IDEO, 03/06/14.- La regulación de la convivencia en un centro ha de ser entendida como una parte más de la educación, es más, incluso como la base de todo lo demás, como los cimientos sobre los que asentar nuestro futuro.

Desgraciadamente aún tendemos a pensar que establecer un plan de convivencia de un centro consiste en fijar sanciones para conductas inadecuadas, entendiendo que a través del castigo logramos establecer límites a conductas inapropiadas o dañinas para la convivencia.

Desgraciadamente, aún tendemos a pensar que dedicar tiempo al desarrollo de las habilidades sociales de nuestros alumnos o dotarles de herramientas que les ayuden a comprender y gestionar sus emociones, es un tiempo perdido en detrimento de su educación académica.

Desgraciadamente, aún nos encontramos con una legislación que restringe la libertad de los centros para establecer un régimen de convivencia no basado en las sanciones puramente disciplinarias.

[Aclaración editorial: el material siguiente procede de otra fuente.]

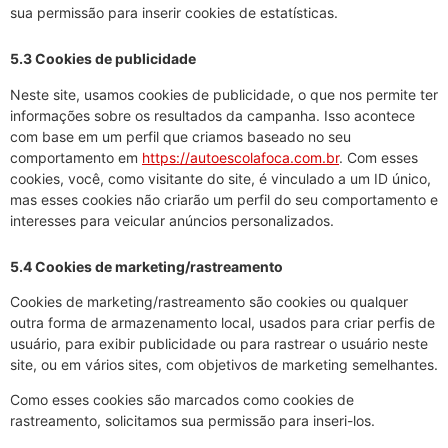
sua permissão para inserir cookies de estatísticas.
5.3 Cookies de publicidade
Neste site, usamos cookies de publicidade, o que nos permite ter
informações sobre os resultados da campanha. Isso acontece
com base em um perfil que criamos baseado no seu
comportamento em
https://autoescolafoca.com.br
. Com esses
cookies, você, como visitante do site, é vinculado a um ID único,
mas esses cookies não criarão um perfil do seu comportamento e
interesses para veicular anúncios personalizados.
5.4 Cookies de marketing/rastreamento
Cookies de marketing/rastreamento são cookies ou qualquer
outra forma de armazenamento local, usados para criar perfis de
usuário, para exibir publicidade ou para rastrear o usuário neste
site, ou em vários sites, com objetivos de marketing semelhantes.
Como esses cookies são marcados como cookies de
rastreamento, solicitamos sua permissão para inseri-los.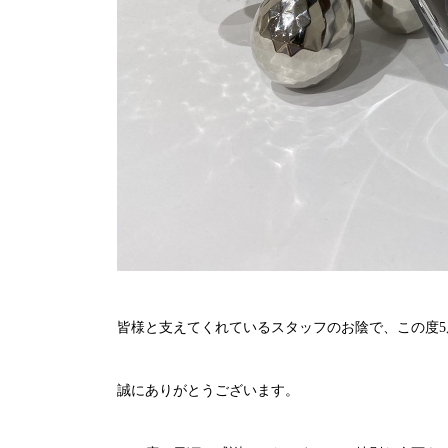
皆様と支えてくれているスタッフのお陰で、この度
5
誠にありがとうございます。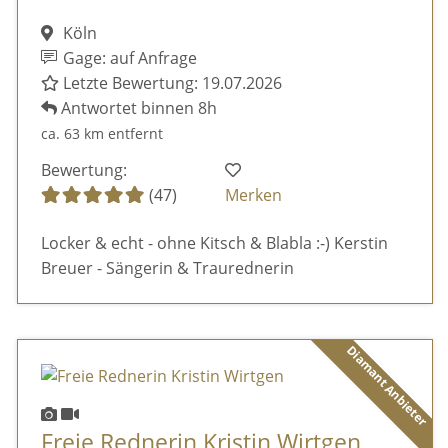
Köln
Gage: auf Anfrage
Letzte Bewertung: 19.07.2026
Antwortet binnen 8h
ca. 63 km entfernt
Bewertung:
(47)
Merken
Locker & echt - ohne Kitsch & Blabla :-) Kerstin
Breuer - Sängerin & Traurednerin
Diamant Anbieter
Freie Rednerin Kristin Wirtgen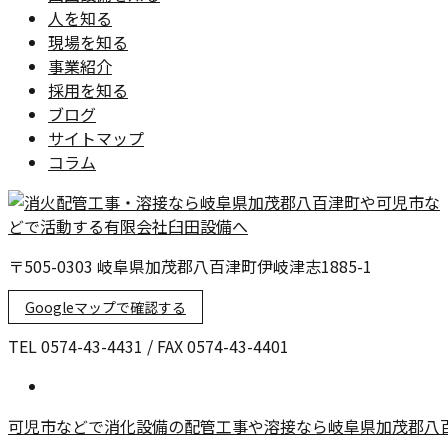
人を知る
現場を知る
事業紹介
採用を知る
ブログ
サイトマップ
コラム
〒505-0303 岐阜県加茂郡八百津町伊岐津志1885-1
Googleマップで確認する
TEL 0574-43-4431 / FAX 0574-43-4401
可児市などで消化設備の配管工事や溶接なら岐阜県加茂郡八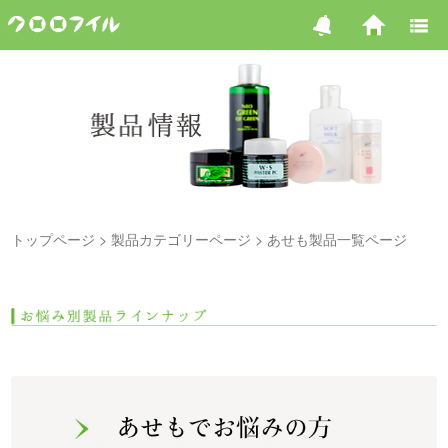
トップページ
製品カテゴリーページ
あせも製品一覧ページ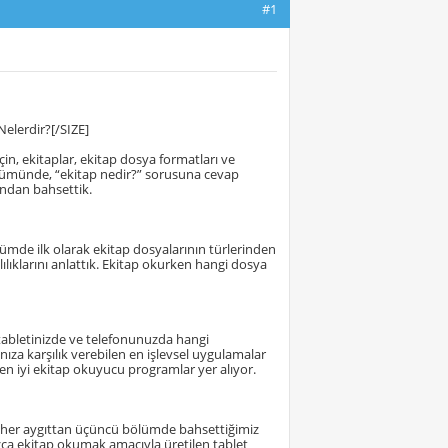
#1
elerdir?[/SIZE]
in, ekitaplar, ekitap dosya formatları ve
bölümünde, “ekitap nedir?” sorusuna cevap
ından bahsettik.
lümde ilk olarak ekitap dosyalarının türlerinden
lılıklarını anlattık. Ekitap okurken hangi dosya
, tabletinizde ve telefonunuzda hangi
nıza karşılık verebilen en işlevsel uygulamalar
n iyi ekitap okuyucu programlar yer alıyor.
 her aygıttan üçüncü bölümde bahsettiğimiz
zca ekitap okumak amacıyla üretilen tablet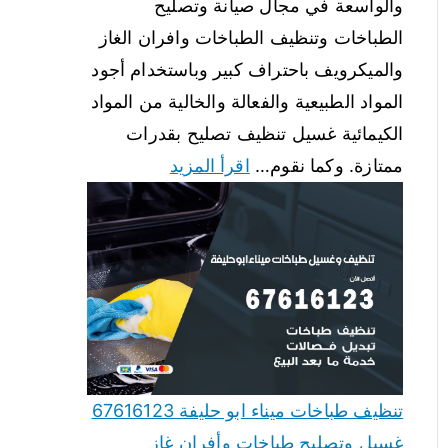
والواسعة في مجال صيانة وتصليح
الطباخات وتنظيف الطباخات وافران الغاز
والميكرويف باحتراف كبير وباستخدام أجود
المواد الطبيعية والفعالة والخالية من المواد
الكيمائية غسيل تنظيف تصليح بقدرات
ممتازة. وكما نقوم…
اقرأ المزيد
تنظيف طباخات ميناء ابو حليفة 67616123
غسيل وتصليح طباخات وأفران غاز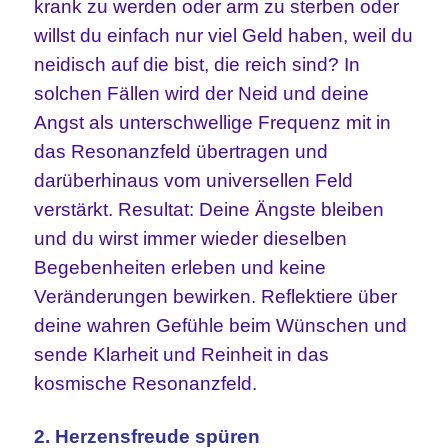
krank zu werden oder arm zu sterben oder
willst du einfach nur viel Geld haben, weil du
neidisch auf die bist, die reich sind? In
solchen Fällen wird der Neid und deine
Angst als unterschwellige Frequenz mit in
das Resonanzfeld übertragen und
darüberhinaus vom universellen Feld
verstärkt. Resultat: Deine Ängste bleiben
und du wirst immer wieder dieselben
Begebenheiten erleben und keine
Veränderungen bewirken. Reflektiere über
deine wahren Gefühle beim Wünschen und
sende Klarheit und Reinheit in das
kosmische Resonanzfeld.
2. Herzensfreude spüren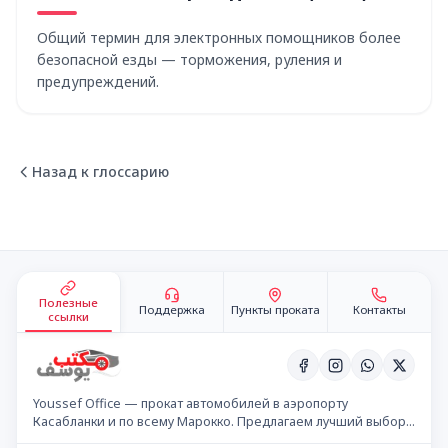
Общий термин для электронных помощников более
безопасной езды — торможения, руления и
предупреждений.
Назад к глоссарию
Подвал сайта
Полезные
Поддержка
Пункты проката
Контакты
ссылки
Youssef Office — прокат автомобилей в аэропорту
Касабланки и по всему Марокко. Предлагаем лучший выбор
автомобилей по конкурентным ценам.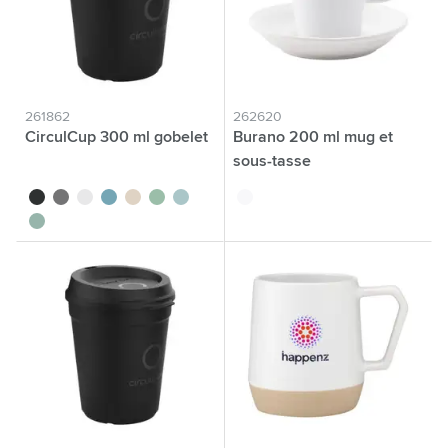
261862
262620
CirculCup 300 ml gobelet
Burano 200 ml mug et
sous-tasse
noir
gris pierre
blanc cassé
bleu moyen
beige
vert clair
bleu clair
blanc
vert moyen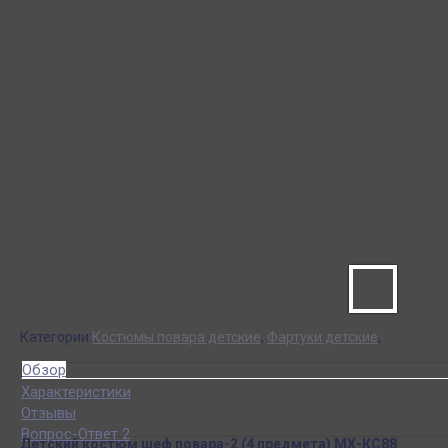
Категории:
Костюмы повара детские
,
Фартуки детские
,
Обзор
Характеристики
Отзывы
Вопрос-Ответ 2
Детский костюм шеф повара-2 (4 предмета) МХ-КС88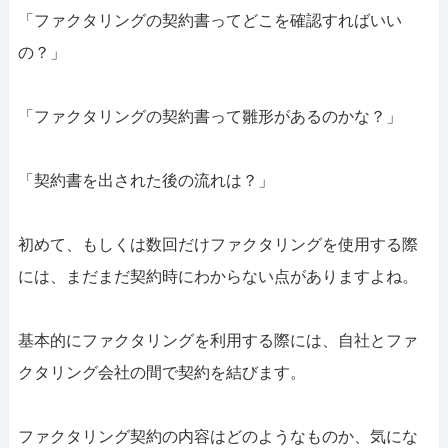
052-414-4107
092-419-2433
「ファクタリングの契約書ってどこを確認すればいい
おすすめ記事
の？」
ファクタリングで即日資金調達するための方法
「ファクタリングの契約書って雛形があるのかな？」
ファクタリングで通りやすい会社はどういう会社？
「契約書を出された後の流れは？」
初めて、もしくは数回だけファクタリングを使用する際
には、まだまだ契約時にわからない点がありますよね。
基本的にファクタリングを利用する際には、自社とファ
クタリング会社の間で契約を結びます。
ファクタリング契約の内容はどのようなものか、気にな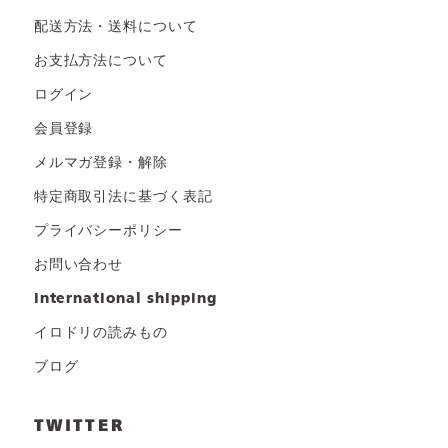
配送方法・送料について
お支払方法について
ログイン
会員登録
メルマガ登録・解除
特定商取引法に基づく表記
プライバシーポリシー
お問い合わせ
international shipping
イロドリの読みもの
ブログ
TWITTER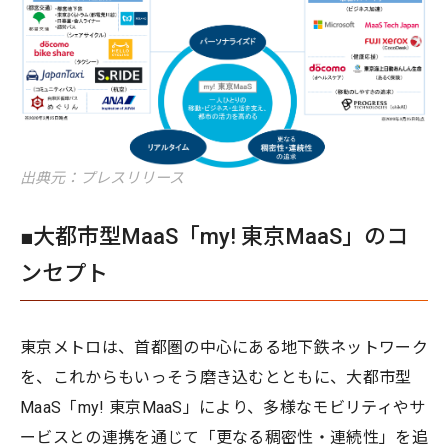
出典元：プレスリリース
■大都市型MaaS「my! 東京MaaS」のコ
ンセプト
東京メトロは、首都圏の中心にある地下鉄ネットワーク
を、これからもいっそう磨き込むとともに、大都市型
MaaS「my! 東京MaaS」により、多様なモビリティやサ
ービスとの連携を通じて「更なる稠密性・連続性」を追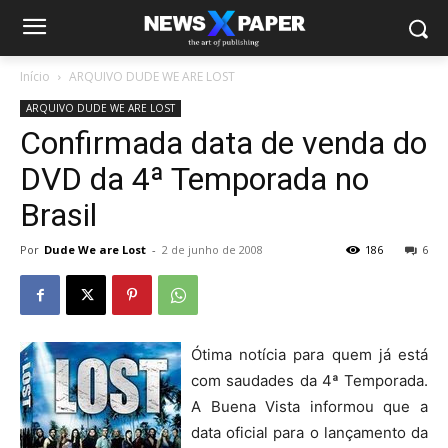
Início
ARQUIVO DUDE WE ARE LOST
ARQUIVO DUDE WE ARE LOST
Confirmada data de venda do
DVD da 4ª Temporada no
Brasil
Por
Dude We are Lost
-
2 de junho de 2008
186
6
Ótima notícia para quem já está
com saudades da 4ª Temporada.
A Buena Vista informou que a
data oficial para o lançamento da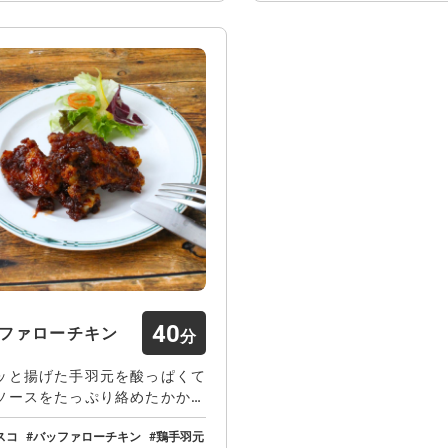
40
ファローチキン
ッと揚げた手羽元を酸っぱくて
ソースをたっぷり絡めたかかっ
メリカ発祥の…
スコ
バッファローチキン
鶏手羽元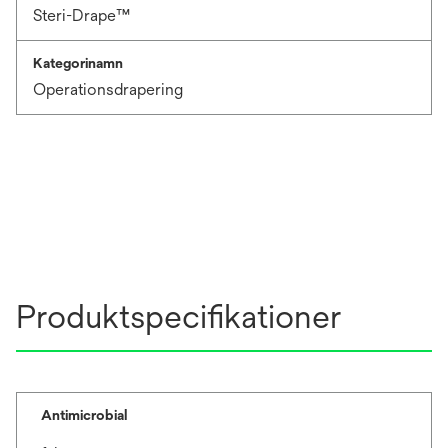
Steri-Drape™
Kategorinamn
Operationsdrapering
Produktspecifikationer
Antimicrobial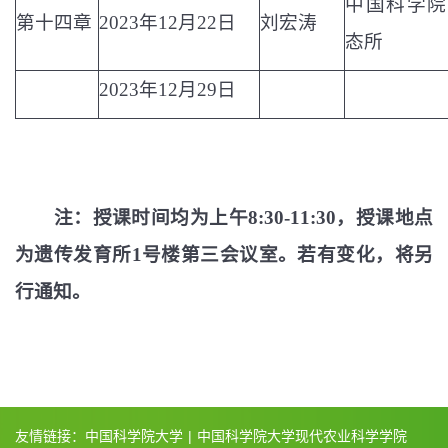
中国科学院
第十四章
2023
年
12
月
22
日
刘宏涛
态所
2023
年
12
月
29
日
注：授课时间均为上午
8:30-11:30
，授课地点
为遗传发育所
1
号楼第三会议室。若有变化，将另
行通知。
友情链接：
中国科学院大学
|
中国科学院大学现代农业科学学院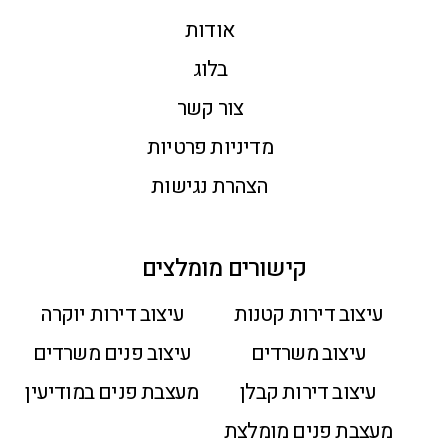
אודות
בלוג
צור קשר
מדיניות פרטיות
הצהרת נגישות
קישורים מומלצים
עיצוב דירות קטנות
עיצוב דירות יוקרה
עיצוב משרדים
עיצוב פנים משרדים
עיצוב דירות קבלן
מעצבת פנים במודיעין
מעצבת פנים מומלצת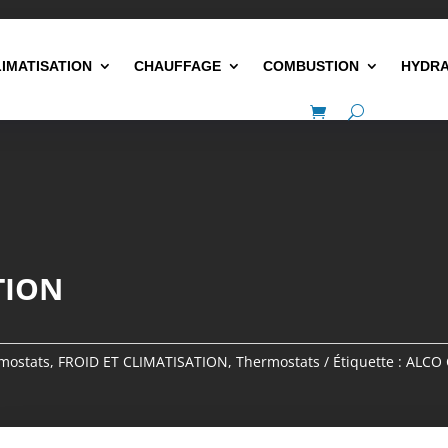
LIMATISATION
CHAUFFAGE
COMBUSTION
HYDRA
TION
rmostats
,
FROID ET CLIMATISATION
,
Thermostats
Étiquette :
ALCO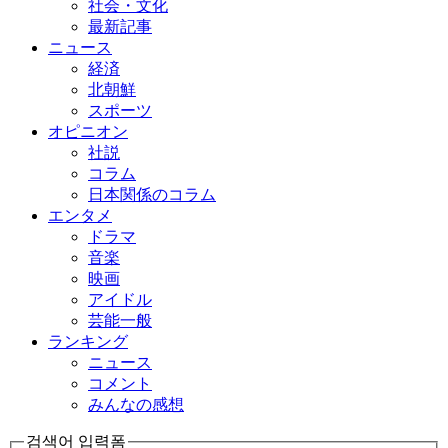
社会・文化
最新記事
ニュース
経済
北朝鮮
スポーツ
オピニオン
社説
コラム
日本関係のコラム
エンタメ
ドラマ
音楽
映画
アイドル
芸能一般
ランキング
ニュース
コメント
みんなの感想
검색어 입력폼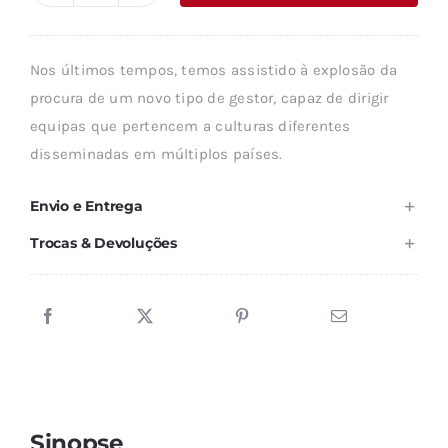
era:
é:
de
16,79 €.
15,12 €.
O
Nos últimos tempos, temos assistido à explosão da
GESTOR
procura de um novo tipo de gestor, capaz de dirigir
GLOBAL
equipas que pertencem a culturas diferentes
disseminadas em múltiplos países.
Envio e Entrega
Trocas & Devoluções
Sinopse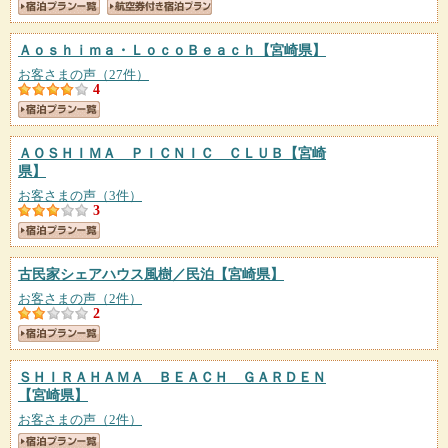
Ａｏｓｈｉｍａ・ＬｏｃｏＢｅａｃｈ
【宮崎県】
お客さまの声（27件）
4
ＡＯＳＨＩＭＡ ＰＩＣＮＩＣ ＣＬＵＢ
【宮崎
県】
お客さまの声（3件）
3
古民家シェアハウス風樹／民泊
【宮崎県】
お客さまの声（2件）
2
ＳＨＩＲＡＨＡＭＡ ＢＥＡＣＨ ＧＡＲＤＥＮ
【宮崎県】
お客さまの声（2件）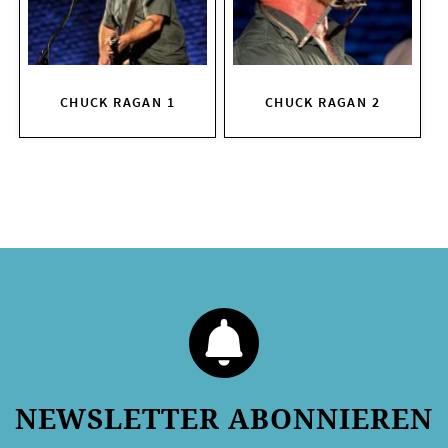
KIRCHE DER KULTUREN
FOTOS
CHUCK RAGAN 1
CHUCK RAGAN 2
KONTAKT
Ticktes kaufen
Kontakt
Facebook
Newsletter
NEWSLETTER ABONNIEREN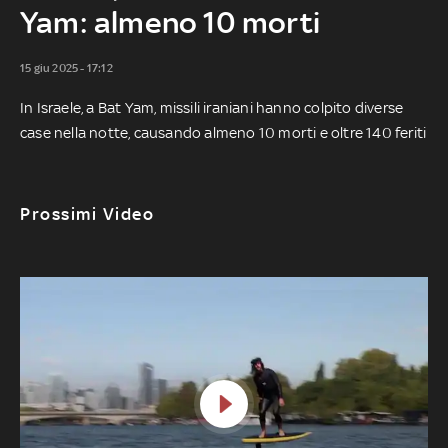
Yam: almeno 10 morti
15 giu 2025 - 17:12
In Israele, a Bat Yam, missili iraniani hanno colpito diverse
case nella notte, causando almeno 10 morti e oltre 140 feriti
Prossimi Video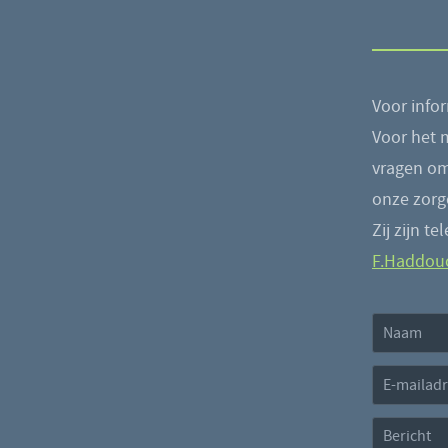
Voor info
Voor het 
vragen om
onze zorg
Zij zijn t
F.Haddou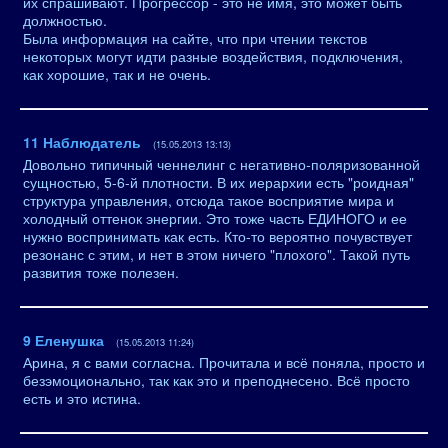
их спрашивают. Прогрессор - это не имя, это может быть
должностью.
Была информация на сайте, что при чтении текстов
некоторых могут идти разные воздействия, подключения,
как хорошие, так и не очень.
11
Наблюдатель
(15.05.2013 13:13)
Довольно типичный ченнелинг с негативно-поляризованной
сущностью, 5-6-й плотности. В их иерархии есть "роидная"
структура управления, отсюда такое восприятие мира и
холодный оттенок энергии. Это тоже часть ЕДИНОГО и ее
нужно воспринимать как есть. Кто-то вероятно почувствует
резонанс с этим, и нет в этом ничего "плохого". Такой путь
развития тоже полезен.
9
Еленушка
(15.05.2013 11:24)
Арина, я с вами согласна. Прочитала и всё поняла, просто и
безэмоционально, так как это и преподнесено. Всё просто
есть и это истина.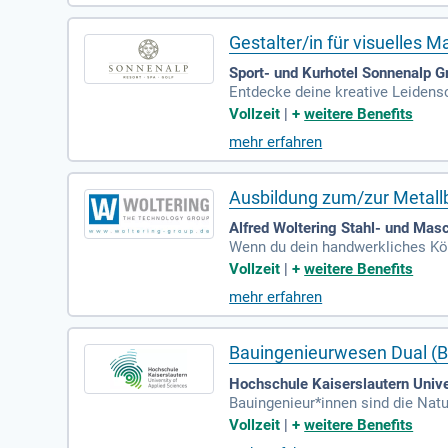
Gestalter/in für visuelles 
Sport- und Kurhotel Sonnenalp
Entdecke deine kreative Leidensc
enden dreijährigen Ausbildung er
Vollzeit
|
+
weitere Benefits
konzepte und setzt attraktive Wa
mehr erfahren
e. Zusätzlich gestaltest du auc
sene Kundschaft mit deinem Tale
Ausbildung zum/zur Metall
Alfred Woltering Stahl- und Ma
Wenn du dein handwerkliches Könn
besonders kreativ werden.
Vollzeit
|
+
weitere Benefits
mehr erfahren
Bauingenieurwesen Dual (B
Hochschule Kaiserslautern Unive
Bauingenieur*innen sind die Natu
nieur*innen sind vielfältig einset
Vollzeit
|
+
weitere Benefits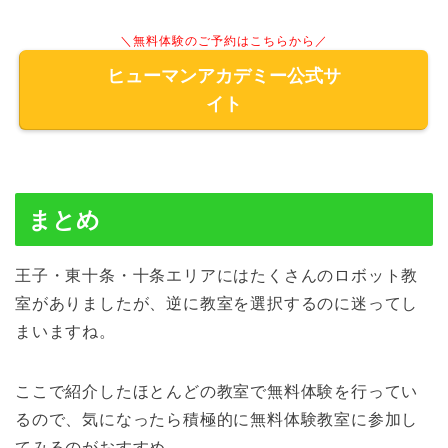
＼無料体験のご予約はこちらから／
ヒューマンアカデミー公式サ
イト
まとめ
王子・東十条・十条エリアにはたくさんのロボット教
室がありましたが、逆に教室を選択するのに迷ってし
まいますね。
ここで紹介したほとんどの教室で無料体験を行ってい
るので、気になったら積極的に無料体験教室に参加し
てみるのがおすすめ。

Desgraciadamente, aún existen docentes que carecen de las herramientas o conciencia para diferenciar autoritarismo de autoridad.

Pero… afortunadamente existen experiencias que apuestan por hacer las cosas de otra manera. En Escuela Ideo creemos que a convivir hay que aprender, que como señala José Antonio Marina, ha de existir una pedagogía de la convivencia, que la convivencia implica conflicto y que depende de cómo enseñemos a nuestros alumnos a gestionar esos conflictos crearemos para ellos un futuro basado en el diálogo, en la empatía, en la asertividad, en el respeto, o por el contrario, personas incapaces de gestionar adecuadamente sus relaciones sociales.

Afortunadamente, estamos en el camino para cambiar las cosas. Como dijo Casaldaliga: “Es tarde, pero es nuestra hora. Es tarde pero es todo el tiempo que tenemos a mano para hacer futuro. Es tarde pero somos nosotros esta hora tardía. Es tarde pero es madrugada si insistimos un poco”.

María Ladero (Escuela Ideo).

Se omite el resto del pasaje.